The CMS has finalized its decision to cover hepatitis B virus screening for Medicare beneficiaries following a recommendation from the U.S. Preventive Services Task Force.
A screening test would be covered for asymptomatic beneficiaries who are deemed high-risk for a hepatitis B infection. The agency defines this population as those born in countries and regions with a high prevalence of infection.
Asian and Pacific Islanders make up 5% of the U.S. population but account for more than 50% of Americans living with hepatitis B, according to the CMS.
Also included in the high-risk category are U.S.-born persons not vaccinated as infants whose parents were born in regions with a very high prevalence of hepatitis B infection, HIV-positive persons, men who have sex with men, intravenous drug users, sexual partners of persons infected with hepatitis B and pregnant women.
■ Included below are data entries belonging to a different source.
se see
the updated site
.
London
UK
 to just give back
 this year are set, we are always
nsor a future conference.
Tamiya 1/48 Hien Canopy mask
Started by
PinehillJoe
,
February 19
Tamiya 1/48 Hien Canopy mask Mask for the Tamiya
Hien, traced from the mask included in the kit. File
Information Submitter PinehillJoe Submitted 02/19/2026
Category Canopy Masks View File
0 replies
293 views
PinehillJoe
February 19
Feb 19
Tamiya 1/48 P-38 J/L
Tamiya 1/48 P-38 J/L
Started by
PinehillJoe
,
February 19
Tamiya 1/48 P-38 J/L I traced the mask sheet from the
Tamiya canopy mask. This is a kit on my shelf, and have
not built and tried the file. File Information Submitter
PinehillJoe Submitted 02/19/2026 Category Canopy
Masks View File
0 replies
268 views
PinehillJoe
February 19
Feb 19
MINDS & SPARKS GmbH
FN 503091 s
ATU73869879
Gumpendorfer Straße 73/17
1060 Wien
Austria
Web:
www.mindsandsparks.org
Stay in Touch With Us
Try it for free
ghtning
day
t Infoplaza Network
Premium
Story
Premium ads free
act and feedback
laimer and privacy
Advertised costs for diagnostic tests range from $50 to $200.
The decision comes two years after the CMS finalized its decision to screen for hepatitis C in Medicare beneficiaries.
An estimated 1.2 million people in the U.S. live with chronic hepatitis B, and up to 25% of them develop serious, even fatal liver problems.
The U.S. death rate for persons with hepatitis B infection in 2010 was an estimated 0.5% per 100,000. The highest death rates occurred in mostly male and minority persons aged 55 to 64 years old, according to federal data.